Другой народ. Евреи – вот кто для моего мужа был другим народом. Не таким, как он. Даже если он не имел этого в виду, понять его можно было именно так, и теперь уже было слишком поздно. Я тут же подумала о Гарри Гуггенхайме, нашем преданном друге и прекрасном человеке.

Он уже год назад перестал отвечать на наши телефонные звонки.

Я выключила радио, слишком взволнованная, чтобы слушать дальше. Внезапно я вспомнила о детях и вскочила. Где они? Я страстно захотела прижать их к себе и почувствовать, что они в безопасности. После того как я убедилась, что мальчики спокойно играют в своей комнате, а Энси мирно спит в кроватке, я заперла двери и захлопнула окна, как будто стараясь защититься от несчастья.

Но имело ли это несчастье вид высокого мужчины с ясными глазами и непоколебимым чувством собственной правоты, я еще не решила.

Общественное негодование после речи Чарльза было таким сильным, что его сторонники почти разбежалась. Вообще-то это уже не имело особого значения. Вскоре произошло событие, которое было более важным, чем даже речь моего мужа. В один страшный день газеты вышли с заголовками, более истеричными, чем после его перелета через Атлантику и после похищения нашего сына.

Пёрл-Харбор. Когда мы собрались у радиоприемника, Чарльз мог только выразить удивление, что у японцев есть авиация такого дальнего действия. Мир сразу же стал другим. Первый американский комитет был расформирован после того, как Чарльз призвал всех американцев объединиться, невзирая на прошлые разногласия; он признал, что на нашу страну произведено нападение и, естественно, следует ответить ударом на удар.

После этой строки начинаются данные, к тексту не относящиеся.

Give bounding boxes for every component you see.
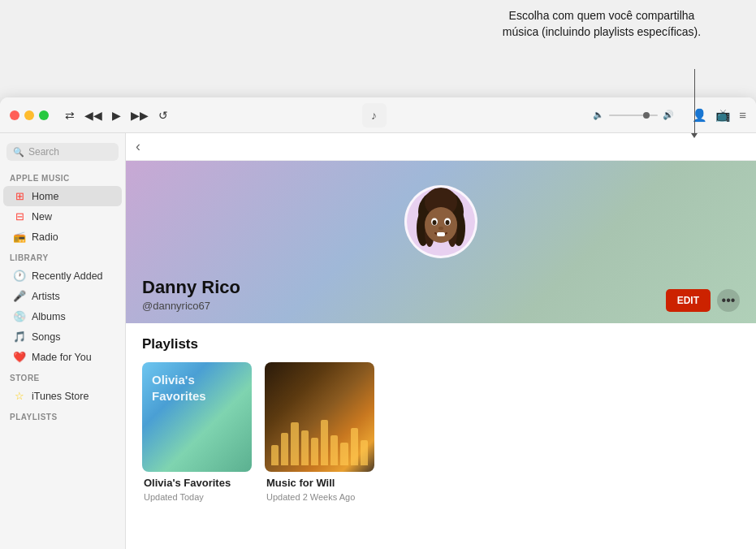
- playlist-subtitle-olivias-favorites: Updated Today: [142, 492, 252, 502]
- memoji-svg: [407, 188, 475, 256]
- section-label-store: Store: [0, 367, 125, 386]
- playlist-art-music-for-will: [265, 362, 374, 472]
- albums-icon: 💿: [13, 310, 26, 322]
- profile-actions: EDIT •••: [666, 289, 740, 312]
- sidebar-item-recently-added[interactable]: 🕐 Recently Added: [3, 266, 122, 286]
- volume-low-icon: 🔈: [593, 110, 604, 120]
- queue-list-icon[interactable]: ≡: [739, 108, 746, 122]
- playlists-section: Playlists Olivia's Favorites Olivia's Fa…: [126, 323, 756, 549]
- close-button[interactable]: [10, 110, 19, 120]
- artists-icon: 🎤: [13, 290, 26, 302]
- svg-point-10: [446, 220, 450, 225]
- playlist-card-olivias-favorites[interactable]: Olivia's Favorites Olivia's Favorites Up…: [142, 362, 252, 502]
- bar-6: [321, 420, 328, 465]
- new-icon: ⊟: [13, 210, 26, 223]
- content-nav: ‹: [126, 133, 756, 161]
- bar-1: [271, 445, 279, 465]
- sidebar-item-label: Songs: [32, 331, 60, 343]
- svg-point-6: [425, 207, 457, 243]
- svg-point-9: [433, 220, 437, 225]
- avatar: [404, 185, 477, 258]
- profile-info: Danny Rico @dannyrico67: [142, 277, 240, 312]
- sidebar-item-label: Albums: [32, 311, 66, 322]
- bar-4: [301, 430, 309, 465]
- sidebar-item-label: New: [32, 211, 52, 223]
- playlist-art-text-olivia: Olivia's Favorites: [152, 372, 233, 404]
- main-content: ‹: [126, 133, 756, 549]
- sidebar-item-made-for-you[interactable]: ❤️ Made for You: [3, 347, 122, 367]
- tooltip-line: [694, 69, 695, 134]
- main-area: 🔍 Search Apple Music ⊞ Home ⊟ New 📻 Radi…: [0, 133, 756, 549]
- repeat-icon[interactable]: ↺: [158, 109, 168, 122]
- playlist-title-olivias-favorites: Olivia's Favorites: [142, 477, 252, 491]
- sidebar-item-itunes-store[interactable]: ☆ iTunes Store: [3, 386, 122, 406]
- play-icon[interactable]: ▶: [112, 109, 121, 122]
- volume-control: 🔈 🔊: [593, 110, 674, 120]
- display-icon[interactable]: 📺: [715, 108, 731, 123]
- section-label-library: Library: [0, 247, 125, 266]
- section-label-apple-music: Apple Music: [0, 167, 125, 186]
- recently-added-icon: 🕐: [13, 270, 26, 282]
- prev-icon[interactable]: ◀◀: [84, 109, 102, 122]
- playlist-art-olivias-favorites: Olivia's Favorites: [142, 362, 252, 472]
- sidebar-item-new[interactable]: ⊟ New: [3, 206, 122, 227]
- bar-8: [340, 443, 348, 465]
- toolbar-controls: ⇄ ◀◀ ▶ ▶▶ ↺ ♪ 🔈 🔊 👤 📺 ≡: [65, 103, 746, 128]
- playlist-card-music-for-will[interactable]: Music for Will Updated 2 Weeks Ago: [265, 362, 374, 502]
- toolbar-center: ♪: [178, 103, 583, 128]
- sidebar-item-albums[interactable]: 💿 Albums: [3, 306, 122, 326]
- volume-slider[interactable]: [609, 115, 658, 116]
- search-icon: 🔍: [13, 147, 24, 158]
- title-bar: ⇄ ◀◀ ▶ ▶▶ ↺ ♪ 🔈 🔊 👤 📺 ≡: [0, 97, 756, 133]
- sidebar-item-label: Artists: [32, 291, 60, 302]
- sidebar-item-label: Recently Added: [32, 270, 103, 282]
- toolbar-right: 👤 📺 ≡: [692, 108, 746, 123]
- itunes-store-icon: ☆: [13, 390, 26, 402]
- sidebar-item-radio[interactable]: 📻 Radio: [3, 227, 122, 247]
- playlists-heading: Playlists: [142, 336, 740, 352]
- back-button[interactable]: ‹: [136, 138, 140, 155]
- search-placeholder: Search: [28, 146, 59, 158]
- sidebar-item-artists[interactable]: 🎤 Artists: [3, 286, 122, 306]
- sidebar-item-label: iTunes Store: [32, 391, 89, 402]
- minimize-button[interactable]: [24, 110, 34, 120]
- sidebar: 🔍 Search Apple Music ⊞ Home ⊟ New 📻 Radi…: [0, 133, 126, 549]
- home-icon: ⊞: [13, 190, 26, 202]
- volume-high-icon: 🔊: [663, 110, 674, 120]
- sidebar-item-label: Made for You: [32, 352, 92, 363]
- profile-handle: @dannyrico67: [142, 300, 240, 312]
- section-label-playlists: Playlists: [0, 406, 125, 425]
- shuffle-icon[interactable]: ⇄: [65, 109, 75, 122]
- music-note-button[interactable]: ♪: [362, 103, 387, 128]
- next-icon[interactable]: ▶▶: [131, 109, 149, 122]
- profile-banner: Danny Rico @dannyrico67 EDIT •••: [126, 161, 756, 323]
- annotation-text: Escolha com quem você compartilha música…: [503, 9, 701, 38]
- radio-icon: 📻: [13, 231, 26, 243]
- bar-2: [281, 433, 288, 465]
- music-note-icon: ♪: [371, 109, 377, 122]
- volume-thumb: [643, 112, 650, 119]
- bar-3: [291, 422, 298, 465]
- made-for-you-icon: ❤️: [13, 351, 26, 363]
- sidebar-item-home[interactable]: ⊞ Home: [3, 186, 122, 206]
- will-bars: [265, 415, 374, 472]
- app-window: ⇄ ◀◀ ▶ ▶▶ ↺ ♪ 🔈 🔊 👤 📺 ≡: [0, 97, 756, 549]
- playlists-grid: Olivia's Favorites Olivia's Favorites Up…: [142, 362, 740, 502]
- tooltip-annotation: Escolha com quem você compartilha música…: [496, 8, 707, 40]
- songs-icon: 🎵: [13, 331, 26, 343]
- playlist-subtitle-music-for-will: Updated 2 Weeks Ago: [265, 492, 374, 502]
- search-bar[interactable]: 🔍 Search: [6, 143, 119, 161]
- svg-point-11: [438, 227, 443, 230]
- bar-7: [330, 435, 338, 465]
- bar-10: [361, 440, 368, 465]
- sidebar-item-label: Radio: [32, 231, 58, 243]
- sidebar-item-songs[interactable]: 🎵 Songs: [3, 326, 122, 347]
- edit-button[interactable]: EDIT: [666, 289, 711, 312]
- avatar-container: [404, 185, 477, 258]
- bar-9: [351, 428, 358, 466]
- sidebar-item-label: Home: [32, 191, 58, 202]
- more-options-button[interactable]: •••: [717, 289, 740, 312]
- playlist-title-music-for-will: Music for Will: [265, 477, 374, 491]
- bar-5: [311, 438, 318, 465]
- maximize-button[interactable]: [39, 110, 49, 120]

Потом он позвонил в Белый дом и сказал, что готов явиться на службу, даже признал в разговоре с секретарем, который отвечал ему по телефону, что его недавние политические взгляды могут вызвать осложнения, – горькая пилюля, которую ему пришлось проглотить, но сделал это мужественно, как делал все остальное. Однако, сказал Чарльз, он надеется, что разногласия будут забыты ради блага страны.

Ожидая ответа, Чарльзу пришлось отвечать одному бесцеремонному репортеру по поводу роспуска Первого американского комитета. Он ответил, что огорчен за свою страну. «Несчастье, – добавил он, – что люди белой расы воюют друг против друга в этой войне, когда главный враг – это «азиатское влияние». Его желанием было каким-то образом договориться с Германией и вновь объединиться с ней против Японии, Китая и России. Он завершил свою речь, снова заявив о своем желании воевать за свою страну. «В первую очередь я американец», – сказал он, и я поморщилась.

Вскоре после этого он получил ответ из Пентагона. Его просьба о приеме на военную службу была отклонена. На время войны услуги бывшего полковника Чарльза Линдберга не требовались.